[Transcribed page contents]
========================================
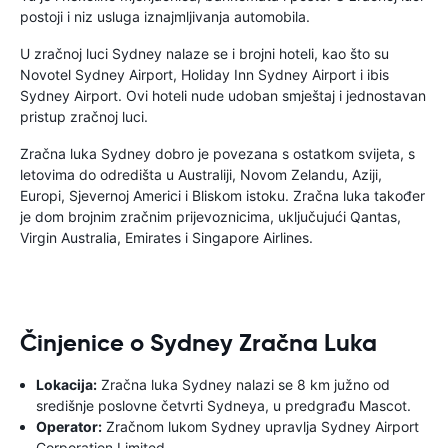
postoji i niz usluga iznajmljivanja automobila.
U zračnoj luci Sydney nalaze se i brojni hoteli, kao što su
Novotel Sydney Airport, Holiday Inn Sydney Airport i ibis
Sydney Airport. Ovi hoteli nude udoban smještaj i jednostavan
pristup zračnoj luci.
Zračna luka Sydney dobro je povezana s ostatkom svijeta, s
letovima do odredišta u Australiji, Novom Zelandu, Aziji,
Europi, Sjevernoj Americi i Bliskom istoku. Zračna luka također
je dom brojnim zračnim prijevoznicima, uključujući Qantas,
Virgin Australia, Emirates i Singapore Airlines.
Činjenice o Sydney Zračna Luka
Lokacija:
Zračna luka Sydney nalazi se 8 km južno od
središnje poslovne četvrti Sydneya, u predgrađu Mascot.
Operator:
Zračnom lukom Sydney upravlja Sydney Airport
Corporation Limited.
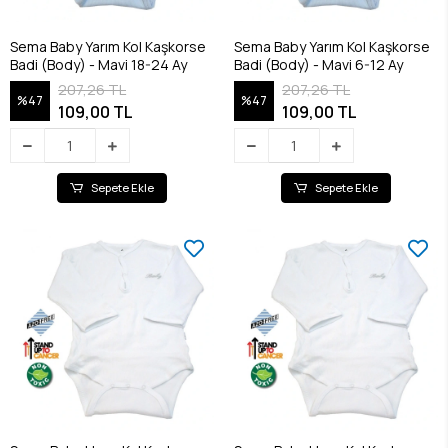
Sema Baby Yarım Kol Kaşkorse
Sema Baby Yarım Kol Kaşkorse
Badi (Body) - Mavi 18-24 Ay
Badi (Body) - Mavi 6-12 Ay
207,26 TL
207,26 TL
%47
%47
109,00 TL
109,00 TL
Sepete Ekle
Sepete Ekle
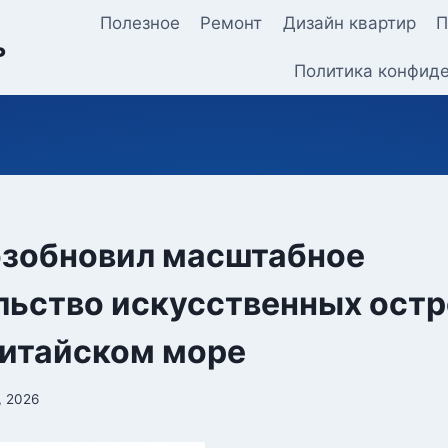
Полезное
Ремонт
Дизайн квартир
П
ь
Политика конфид
озобновил масштабное
льство искусственных остр
итайском море
, 2026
========================================
YOUR ASSIGNMENT — Each line of the data that has the string "Airport" counts once; give the total and nothing else.

ANSWER BELOW — 3